> _THE DATA_
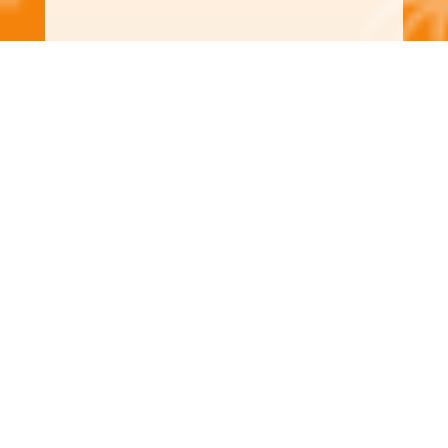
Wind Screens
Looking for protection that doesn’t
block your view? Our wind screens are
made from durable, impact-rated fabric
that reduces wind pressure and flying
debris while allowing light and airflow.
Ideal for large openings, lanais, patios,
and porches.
* * *
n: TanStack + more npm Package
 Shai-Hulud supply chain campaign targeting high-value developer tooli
* * *
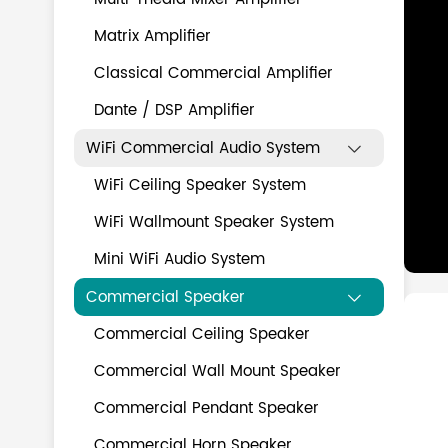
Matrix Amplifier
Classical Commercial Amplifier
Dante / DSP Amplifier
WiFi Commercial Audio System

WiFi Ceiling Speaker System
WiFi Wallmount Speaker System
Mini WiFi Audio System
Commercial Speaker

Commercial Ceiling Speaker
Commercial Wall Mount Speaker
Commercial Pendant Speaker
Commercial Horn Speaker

> _WHAT YOU SHOULD DO_
The line above containing "block your view? Our wind screens are", the line containing "and porches.", and every line between them are to be transcribed exactly; no other line is wanted.

> _EXERCISE OUTPUT_
block your view? Our wind screens are
made from durable, impact-rated fabric
that reduces wind pressure and flying
debris while allowing light and airflow.
Ideal for large openings, lanais, patios,
and porches.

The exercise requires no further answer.